[Data records]
────

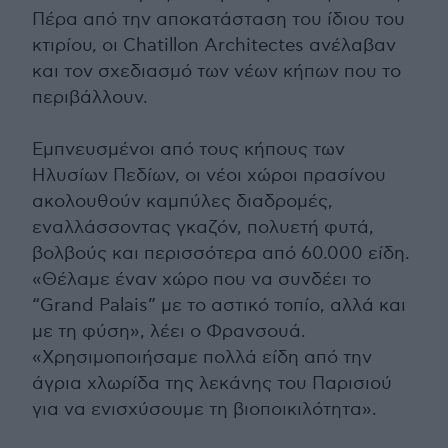
Πέρα από την αποκατάσταση του ίδιου του
κτιρίου, οι Chatillon Architectes ανέλαβαν
και τον σχεδιασμό των νέων κήπων που το
περιβάλλουν.
Εμπνευσμένοι από τους κήπους των
Ηλυσίων Πεδίων, οι νέοι χώροι πρασίνου
ακολουθούν καμπύλες διαδρομές,
εναλλάσσοντας γκαζόν, πολυετή φυτά,
βολβούς και περισσότερα από 60.000 είδη.
«Θέλαμε έναν χώρο που να συνδέει το
“Grand Palais” με το αστικό τοπίο, αλλά και
με τη φύση», λέει ο Φρανσουά.
«Χρησιμοποιήσαμε πολλά είδη από την
άγρια χλωρίδα της λεκάνης του Παρισιού
για να ενισχύσουμε τη βιοποικιλότητα».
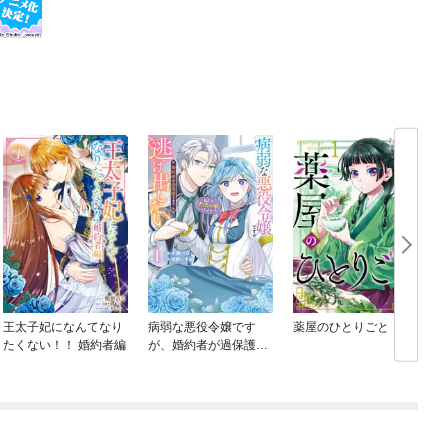
王太子妃になんてなり
病弱な悪役令嬢です
薬屋のひとりごと
たくない！！ 婚約者編
が、婚約者が過保護す
ぎて逃げ出したい(私た
ち犬猿の仲でしたよ
ね！？)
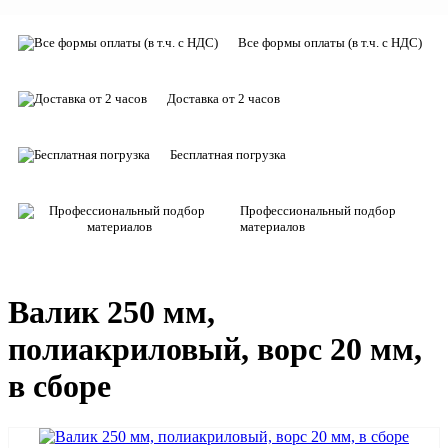
Все формы оплаты (в т.ч. с НДС)
Доставка от 2 часов
Бесплатная погрузка
Профессиональный подбор
материалов
Валик 250 мм,
полиакриловый, ворс 20 мм,
в сборе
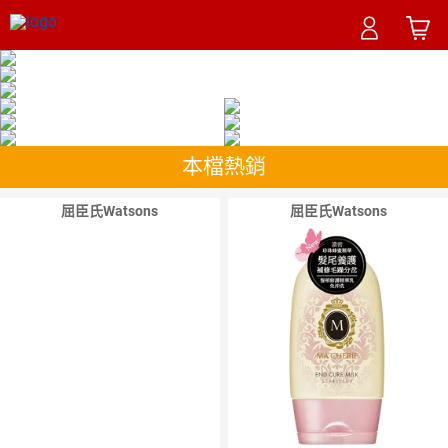
領取優惠券
本檔熱銷
屈臣氏Watsons
屈臣氏Watsons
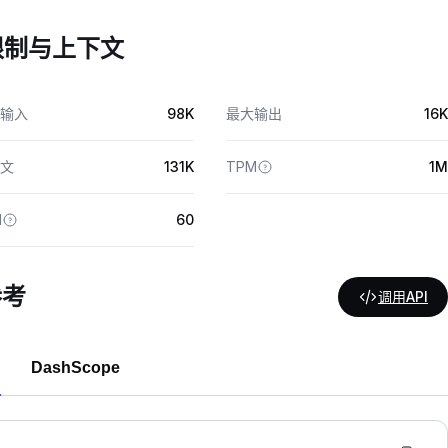
限制与上下文
输入
98K
最大输出
16K
文
131K
TPM
1M
M
60
参考
调用API
DashScope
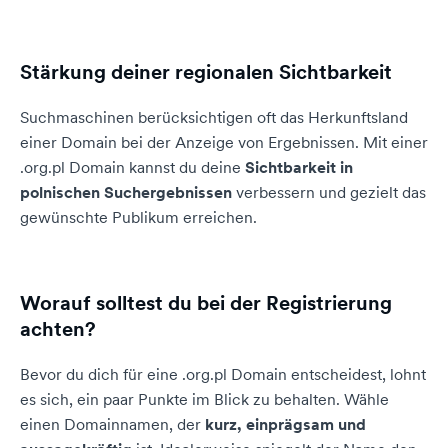
Stärkung deiner regionalen Sichtbarkeit
Suchmaschinen berücksichtigen oft das Herkunftsland
einer Domain bei der Anzeige von Ergebnissen. Mit einer
.org.pl Domain kannst du deine
Sichtbarkeit in
polnischen Suchergebnissen
verbessern und gezielt das
gewünschte Publikum erreichen.
Worauf solltest du bei der Registrierung
achten?
Bevor du dich für eine .org.pl Domain entscheidest, lohnt
es sich, ein paar Punkte im Blick zu behalten. Wähle
einen Domainnamen, der
kurz, einprägsam und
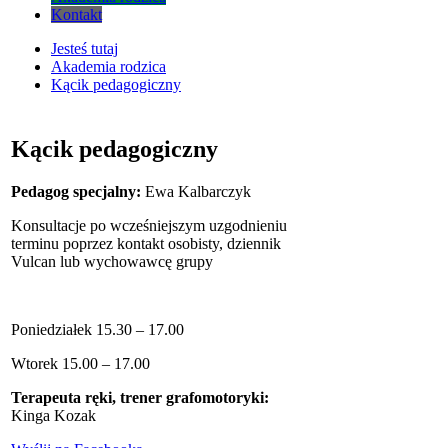
Kontakt
Jesteś tutaj
Akademia rodzica
Kącik pedagogiczny
Kącik pedagogiczny
Pedagog specjalny:
Ewa Kalbarczyk
Konsultacje po wcześniejszym uzgodnieniu
terminu poprzez kontakt osobisty, dziennik
Vulcan lub wychowawcę grupy
Poniedziałek 15.30 – 17.00
Wtorek 15.00 – 17.00
Terapeuta ręki, trener grafomotoryki:
Kinga Kozak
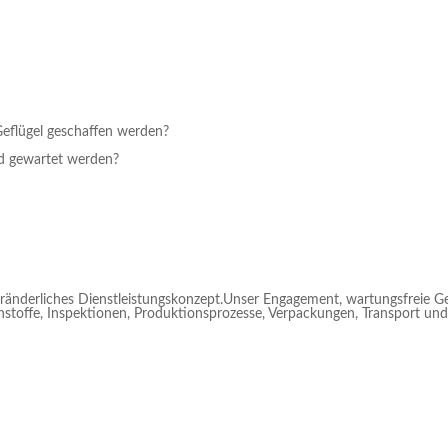
eflügel geschaffen werden?
nd gewartet werden?
eränderliches Dienstleistungskonzept.Unser Engagement, wartungsfreie Ge
hstoffe, Inspektionen, Produktionsprozesse, Verpackungen, Transport und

────

→ **What you should do**
The answer must be an exact transcription of the lines from the one containing "полиакриловый, ворс 20" through the last line of the records above, both included, with no pictures.

→ **Task result**
полиакриловый, ворс 20 мм,
в сборе
領取優惠券
本檔熱銷
屈臣氏Watsons
屈臣氏Watsons
限制与上下文
输入
98K
最大输出
16K
文
131K
TPM
1M
M
60
参考
调用API
DashScope
Stärkung deiner regionalen Sichtbarkeit
Suchmaschinen berücksichtigen oft das Herkunftsland
einer Domain bei der Anzeige von Ergebnissen. Mit einer
.org.pl Domain kannst du deine
Sichtbarkeit in
polnischen Suchergebnissen
verbessern und gezielt das
gewünschte Publikum erreichen.
Worauf solltest du bei der Registrierung
achten?
Bevor du dich für eine .org.pl Domain entscheidest, lohnt
es sich, ein paar Punkte im Blick zu behalten. Wähle
einen Domainnamen, der
kurz, einprägsam und
Kontakt
Jesteś tutaj
Akademia rodzica
Kącik pedagogiczny
Kącik pedagogiczny
Pedagog specjalny:
Ewa Kalbarczyk
Konsultacje po wcześniejszym uzgodnieniu
terminu poprzez kontakt osobisty, dziennik
Vulcan lub wychowawcę grupy
Poniedziałek 15.30 – 17.00
Wtorek 15.00 – 17.00
Terapeuta ręki, trener grafomotoryki:
Kinga Kozak
eflügel geschaffen werden?
nd gewartet werden?
eränderliches Dienstleistungskonzept.Unser Engagement, wartungsfreie Ge
hstoffe, Inspektionen, Produktionsprozesse, Verpackungen, Transport und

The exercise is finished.